- WHAT TO DO:
Return the full set of entries precisely. Do not carry over any pictures.

Collected data:
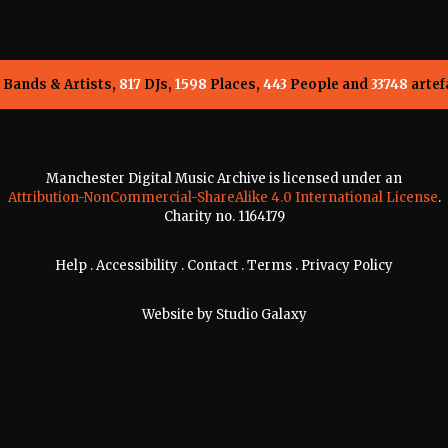
Bands & Artists,
817
DJs,
1598
Places,
443
People and
33748
artef
Manchester Digital Music Archive is licensed under an
Attribution-NonCommercial-ShareAlike 4.0 International License
.
Charity no. 1164179
Help
.
Accessibility
.
Contact
.
Terms
.
Privacy Policy
Website by
Studio Galaxy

- EXPECTED OUTPUT:
Bands & Artists,
817
DJs,
1598
Places,
443
People and
33748
artef
Manchester Digital Music Archive is licensed under an
Attribution-NonCommercial-ShareAlike 4.0 International License
.
Charity no. 1164179
Help
.
Accessibility
.
Contact
.
Terms
.
Privacy Policy
Website by
Studio Galaxy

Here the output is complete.